Lunch-hour pedestrians in midtown Manhattan from June 4th to 8th may have stumbled across one of five consecutive mid-day recitals (part of Bryant Park’s Piano in the Park series) by Roy Eaton, an African-American musician born in Harlem in 1930, gifted with unusual poise and calm grace. Mr. Eaton, who has released CD’s of Chopin on Summit Records and Scott Joplin’s ragtime music on Sony, has a new Summit CD out, Keyboard Classics for Children, which reveals unusual insight into the world of childhood. The disc includes works by J.S. Bach and Claude Debussy, as well as Robert Schumann’s Kinderszenen, played in deliberate (yet never heavy) tempos and with unshowy intimacy, in the spirit of the acclaimed British pianist Clifford Curzon (1907-1982).
Eaton was born, sadly, before it was possible for an African-American classical pianist seriously to envisage a concert career. Instead, he became an advertising executive for Young & Rubicam and Benton & Bowles. (Eaton is responsible for several popular TV jingles, including You can trust your car/ to the man that wears the star/ the big, bright, Texaco star and Beefaroni’s full of meat/ Beefaroni’s really neat./ Hooray for Beefaroni!). After being downsized in 1980, Eaton (who now teaches at the Manhattan School of Music) found time to rediscover his inner child and his musical ambitions.

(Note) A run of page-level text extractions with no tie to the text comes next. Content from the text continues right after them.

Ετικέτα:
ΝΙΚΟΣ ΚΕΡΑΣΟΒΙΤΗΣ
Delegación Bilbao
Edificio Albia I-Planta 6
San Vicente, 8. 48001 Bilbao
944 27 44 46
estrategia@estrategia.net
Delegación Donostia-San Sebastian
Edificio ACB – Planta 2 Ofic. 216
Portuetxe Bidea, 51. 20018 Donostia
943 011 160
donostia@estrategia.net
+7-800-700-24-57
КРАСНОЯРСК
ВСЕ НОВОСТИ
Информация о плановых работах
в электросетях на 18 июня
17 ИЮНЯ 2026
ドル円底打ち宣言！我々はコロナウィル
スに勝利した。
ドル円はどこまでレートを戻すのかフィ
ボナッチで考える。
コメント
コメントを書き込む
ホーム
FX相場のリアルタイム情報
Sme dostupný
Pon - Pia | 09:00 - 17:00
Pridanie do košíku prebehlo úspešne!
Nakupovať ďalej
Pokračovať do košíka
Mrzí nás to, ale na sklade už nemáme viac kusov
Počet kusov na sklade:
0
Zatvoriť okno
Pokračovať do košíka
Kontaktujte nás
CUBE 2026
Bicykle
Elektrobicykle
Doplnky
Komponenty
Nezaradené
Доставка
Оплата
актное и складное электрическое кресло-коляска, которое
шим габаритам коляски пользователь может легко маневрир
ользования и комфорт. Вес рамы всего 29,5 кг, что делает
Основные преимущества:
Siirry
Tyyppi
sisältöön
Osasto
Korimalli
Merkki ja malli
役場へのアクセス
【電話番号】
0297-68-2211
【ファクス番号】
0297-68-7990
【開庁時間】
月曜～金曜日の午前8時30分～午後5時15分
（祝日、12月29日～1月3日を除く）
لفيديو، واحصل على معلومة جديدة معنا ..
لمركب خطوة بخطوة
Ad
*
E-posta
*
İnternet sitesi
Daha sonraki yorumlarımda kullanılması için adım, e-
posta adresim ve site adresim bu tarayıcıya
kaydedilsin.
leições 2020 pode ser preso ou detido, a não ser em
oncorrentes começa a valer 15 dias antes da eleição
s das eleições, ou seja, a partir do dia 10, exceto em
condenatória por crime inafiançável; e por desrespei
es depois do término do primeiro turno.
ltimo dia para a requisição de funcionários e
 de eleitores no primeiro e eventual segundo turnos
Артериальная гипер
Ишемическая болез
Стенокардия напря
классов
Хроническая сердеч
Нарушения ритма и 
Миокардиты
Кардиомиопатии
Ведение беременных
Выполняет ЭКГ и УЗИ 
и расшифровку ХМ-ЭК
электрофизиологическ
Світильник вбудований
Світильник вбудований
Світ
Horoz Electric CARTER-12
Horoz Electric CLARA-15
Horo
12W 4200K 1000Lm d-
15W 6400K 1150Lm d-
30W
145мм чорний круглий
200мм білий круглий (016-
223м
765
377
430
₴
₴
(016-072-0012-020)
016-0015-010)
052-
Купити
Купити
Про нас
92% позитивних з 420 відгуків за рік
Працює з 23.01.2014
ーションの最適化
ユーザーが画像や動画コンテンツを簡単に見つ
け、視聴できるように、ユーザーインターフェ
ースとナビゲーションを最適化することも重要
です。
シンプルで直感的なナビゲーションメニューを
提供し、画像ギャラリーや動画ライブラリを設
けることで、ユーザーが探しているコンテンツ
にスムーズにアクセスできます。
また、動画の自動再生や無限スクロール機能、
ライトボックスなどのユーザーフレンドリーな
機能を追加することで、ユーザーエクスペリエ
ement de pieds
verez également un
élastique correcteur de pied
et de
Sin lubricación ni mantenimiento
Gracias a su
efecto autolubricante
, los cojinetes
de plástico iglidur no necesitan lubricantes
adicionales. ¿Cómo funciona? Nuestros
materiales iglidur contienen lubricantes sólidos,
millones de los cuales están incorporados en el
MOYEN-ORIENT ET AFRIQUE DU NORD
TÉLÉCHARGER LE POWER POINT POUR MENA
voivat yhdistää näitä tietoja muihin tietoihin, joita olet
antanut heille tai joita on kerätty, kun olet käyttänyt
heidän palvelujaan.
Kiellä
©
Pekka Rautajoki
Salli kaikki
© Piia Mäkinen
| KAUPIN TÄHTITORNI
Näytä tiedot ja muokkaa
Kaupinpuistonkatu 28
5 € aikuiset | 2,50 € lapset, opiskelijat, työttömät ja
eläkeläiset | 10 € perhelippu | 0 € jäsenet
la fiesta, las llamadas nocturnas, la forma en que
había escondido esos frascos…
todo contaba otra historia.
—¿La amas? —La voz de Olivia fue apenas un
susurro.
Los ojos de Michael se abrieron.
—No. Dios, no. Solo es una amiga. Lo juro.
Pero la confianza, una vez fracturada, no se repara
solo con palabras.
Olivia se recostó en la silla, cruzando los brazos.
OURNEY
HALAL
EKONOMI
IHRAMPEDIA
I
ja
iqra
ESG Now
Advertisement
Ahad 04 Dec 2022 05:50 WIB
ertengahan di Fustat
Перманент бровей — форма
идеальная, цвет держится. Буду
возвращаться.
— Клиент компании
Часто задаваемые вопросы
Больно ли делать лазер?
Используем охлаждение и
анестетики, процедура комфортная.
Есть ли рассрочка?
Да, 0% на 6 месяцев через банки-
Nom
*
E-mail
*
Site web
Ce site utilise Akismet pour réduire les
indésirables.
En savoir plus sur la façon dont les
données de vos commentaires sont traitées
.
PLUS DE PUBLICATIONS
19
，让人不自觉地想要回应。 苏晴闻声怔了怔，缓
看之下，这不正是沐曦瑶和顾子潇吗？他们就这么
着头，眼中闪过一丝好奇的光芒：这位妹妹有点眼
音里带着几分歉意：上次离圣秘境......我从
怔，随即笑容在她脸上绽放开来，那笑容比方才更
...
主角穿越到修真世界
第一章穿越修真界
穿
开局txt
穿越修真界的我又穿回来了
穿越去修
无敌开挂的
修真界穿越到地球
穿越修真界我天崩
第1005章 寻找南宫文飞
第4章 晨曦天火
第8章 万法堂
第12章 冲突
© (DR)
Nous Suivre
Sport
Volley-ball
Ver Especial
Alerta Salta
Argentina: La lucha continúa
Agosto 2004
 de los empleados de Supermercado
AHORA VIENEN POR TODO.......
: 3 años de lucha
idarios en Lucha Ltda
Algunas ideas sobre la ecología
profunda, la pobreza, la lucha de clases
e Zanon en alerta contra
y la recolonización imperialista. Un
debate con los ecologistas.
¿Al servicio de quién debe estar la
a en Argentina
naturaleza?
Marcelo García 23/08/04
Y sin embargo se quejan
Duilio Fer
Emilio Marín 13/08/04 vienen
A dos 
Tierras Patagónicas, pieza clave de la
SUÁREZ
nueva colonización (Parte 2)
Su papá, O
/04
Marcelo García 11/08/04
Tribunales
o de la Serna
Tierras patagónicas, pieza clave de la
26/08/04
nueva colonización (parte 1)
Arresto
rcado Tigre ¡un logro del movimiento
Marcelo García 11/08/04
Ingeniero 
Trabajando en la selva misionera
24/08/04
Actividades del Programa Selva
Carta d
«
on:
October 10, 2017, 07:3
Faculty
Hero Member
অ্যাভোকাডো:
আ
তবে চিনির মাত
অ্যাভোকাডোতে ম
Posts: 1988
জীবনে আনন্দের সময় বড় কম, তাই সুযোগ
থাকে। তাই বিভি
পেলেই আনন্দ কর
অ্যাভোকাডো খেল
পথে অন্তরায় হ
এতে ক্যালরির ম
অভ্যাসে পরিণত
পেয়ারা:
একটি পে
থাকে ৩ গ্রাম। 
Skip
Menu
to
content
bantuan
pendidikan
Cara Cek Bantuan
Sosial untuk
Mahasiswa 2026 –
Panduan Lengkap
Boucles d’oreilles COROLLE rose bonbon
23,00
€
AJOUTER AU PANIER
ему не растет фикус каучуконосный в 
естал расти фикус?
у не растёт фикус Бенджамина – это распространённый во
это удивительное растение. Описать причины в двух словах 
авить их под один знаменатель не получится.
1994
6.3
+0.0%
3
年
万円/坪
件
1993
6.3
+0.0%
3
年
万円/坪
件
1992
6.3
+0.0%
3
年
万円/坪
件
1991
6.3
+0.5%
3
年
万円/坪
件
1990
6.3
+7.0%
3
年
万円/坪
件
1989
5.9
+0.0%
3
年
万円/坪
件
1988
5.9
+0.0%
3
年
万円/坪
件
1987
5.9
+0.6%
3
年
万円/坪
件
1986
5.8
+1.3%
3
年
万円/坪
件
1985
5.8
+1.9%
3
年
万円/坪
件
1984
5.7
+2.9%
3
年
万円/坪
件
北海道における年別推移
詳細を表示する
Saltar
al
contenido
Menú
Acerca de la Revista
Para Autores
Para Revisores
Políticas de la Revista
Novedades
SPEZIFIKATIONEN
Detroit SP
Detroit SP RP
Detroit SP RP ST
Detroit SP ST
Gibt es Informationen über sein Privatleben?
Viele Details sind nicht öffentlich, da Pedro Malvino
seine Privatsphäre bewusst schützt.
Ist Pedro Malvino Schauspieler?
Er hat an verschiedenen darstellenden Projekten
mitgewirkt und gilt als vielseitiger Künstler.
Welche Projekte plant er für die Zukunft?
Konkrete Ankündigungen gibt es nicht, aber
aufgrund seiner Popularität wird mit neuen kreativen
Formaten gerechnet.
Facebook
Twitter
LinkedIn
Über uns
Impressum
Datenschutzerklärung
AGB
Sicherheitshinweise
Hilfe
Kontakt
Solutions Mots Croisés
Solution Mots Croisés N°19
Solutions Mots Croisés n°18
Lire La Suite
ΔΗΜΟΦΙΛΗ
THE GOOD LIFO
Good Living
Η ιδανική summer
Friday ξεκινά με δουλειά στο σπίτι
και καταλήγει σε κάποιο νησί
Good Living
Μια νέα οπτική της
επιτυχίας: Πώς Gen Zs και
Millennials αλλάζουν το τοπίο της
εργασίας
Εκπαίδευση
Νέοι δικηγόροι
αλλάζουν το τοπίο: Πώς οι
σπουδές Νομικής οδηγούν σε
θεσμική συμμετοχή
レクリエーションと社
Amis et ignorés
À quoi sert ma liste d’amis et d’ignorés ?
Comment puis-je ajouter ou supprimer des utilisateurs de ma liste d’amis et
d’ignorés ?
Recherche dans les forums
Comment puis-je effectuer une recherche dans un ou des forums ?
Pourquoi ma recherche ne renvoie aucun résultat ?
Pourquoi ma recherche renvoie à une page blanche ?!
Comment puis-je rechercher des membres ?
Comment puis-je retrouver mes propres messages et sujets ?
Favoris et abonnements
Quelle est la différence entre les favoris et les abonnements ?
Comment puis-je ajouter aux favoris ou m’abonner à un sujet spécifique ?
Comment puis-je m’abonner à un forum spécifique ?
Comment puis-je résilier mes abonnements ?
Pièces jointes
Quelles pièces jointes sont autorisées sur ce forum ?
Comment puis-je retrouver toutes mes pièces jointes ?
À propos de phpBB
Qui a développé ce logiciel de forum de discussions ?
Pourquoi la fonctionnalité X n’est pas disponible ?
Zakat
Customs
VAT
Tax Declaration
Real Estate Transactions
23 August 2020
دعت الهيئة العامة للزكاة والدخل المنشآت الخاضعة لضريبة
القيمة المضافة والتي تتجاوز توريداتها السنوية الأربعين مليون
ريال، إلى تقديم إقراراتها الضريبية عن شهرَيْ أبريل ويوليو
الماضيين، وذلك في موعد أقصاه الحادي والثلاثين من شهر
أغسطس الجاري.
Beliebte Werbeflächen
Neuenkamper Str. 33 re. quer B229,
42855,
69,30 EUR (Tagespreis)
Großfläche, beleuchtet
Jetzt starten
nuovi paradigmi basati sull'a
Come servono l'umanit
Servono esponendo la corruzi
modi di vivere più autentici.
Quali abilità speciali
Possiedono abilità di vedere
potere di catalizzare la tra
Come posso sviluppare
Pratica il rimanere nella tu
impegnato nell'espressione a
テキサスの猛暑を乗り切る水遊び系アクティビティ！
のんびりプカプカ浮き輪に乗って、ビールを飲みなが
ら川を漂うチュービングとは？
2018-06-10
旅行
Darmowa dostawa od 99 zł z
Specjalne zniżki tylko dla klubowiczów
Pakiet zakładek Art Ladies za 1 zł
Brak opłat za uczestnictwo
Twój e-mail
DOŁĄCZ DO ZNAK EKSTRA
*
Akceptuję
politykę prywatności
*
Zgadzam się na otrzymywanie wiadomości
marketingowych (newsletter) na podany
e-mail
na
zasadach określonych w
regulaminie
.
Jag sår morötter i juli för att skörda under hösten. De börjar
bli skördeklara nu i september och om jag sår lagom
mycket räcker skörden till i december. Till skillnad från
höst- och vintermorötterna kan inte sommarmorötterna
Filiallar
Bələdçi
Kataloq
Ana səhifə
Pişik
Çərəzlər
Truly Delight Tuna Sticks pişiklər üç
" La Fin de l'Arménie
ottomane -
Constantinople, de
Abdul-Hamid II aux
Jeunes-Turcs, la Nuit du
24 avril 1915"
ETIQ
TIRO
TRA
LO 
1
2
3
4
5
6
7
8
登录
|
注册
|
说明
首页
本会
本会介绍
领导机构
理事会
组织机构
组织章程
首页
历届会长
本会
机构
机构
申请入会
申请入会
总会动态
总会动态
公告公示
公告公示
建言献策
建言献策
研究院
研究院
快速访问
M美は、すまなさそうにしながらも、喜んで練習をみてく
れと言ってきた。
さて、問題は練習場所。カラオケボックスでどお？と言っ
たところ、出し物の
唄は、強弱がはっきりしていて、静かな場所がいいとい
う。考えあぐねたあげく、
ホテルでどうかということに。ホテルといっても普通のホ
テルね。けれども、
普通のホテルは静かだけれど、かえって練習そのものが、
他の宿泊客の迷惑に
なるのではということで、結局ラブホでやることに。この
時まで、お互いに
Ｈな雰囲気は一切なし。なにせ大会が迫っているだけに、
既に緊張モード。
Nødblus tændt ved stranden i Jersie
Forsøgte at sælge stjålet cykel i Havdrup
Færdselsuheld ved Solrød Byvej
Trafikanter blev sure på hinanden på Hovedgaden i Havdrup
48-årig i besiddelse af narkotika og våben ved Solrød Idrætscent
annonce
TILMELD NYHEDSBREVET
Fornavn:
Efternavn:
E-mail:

An equally moving expression of childhood in classical music can be heard in the merry, radiant works of Conrad Tao, a composer, pianist, and violinist born in Champaign-Urbana, Illinois in 1994. Tao, a student at Juilliard’s preparatory program, has produced a CD of his pieces, Silhouettes & Shadows, expressing a balletic musical grace. His Sonata for Cello and Piano ranges in mood from the impish to the searching. Another disc available on Tao’s website, a 2006 solo piano recital at Juilliard, includes tenderly exalted performances of works by Beethoven, Chopin, and Liszt.
Tao has a sense of musical line—a conviction that each note is part of the total fabric of a given work—found only in the greatest musicians, like the conductor Arturo Toscanini and the tenor Peter Pears. This quality, plus the congenial sense of community endeavor that marks everything Tao does, augurs very well indeed for his future as a musician. He has nothing in common with the usual image of the child prodigy, an isolated misfit in a media fishbowl.
Whether an aging musician re-awakens a talent long ignored, or a child possessing unusual gifts writes music with adult acumen, it’s clear that music can provide an exception to the otherwise cruelly rigid laws of Father Time.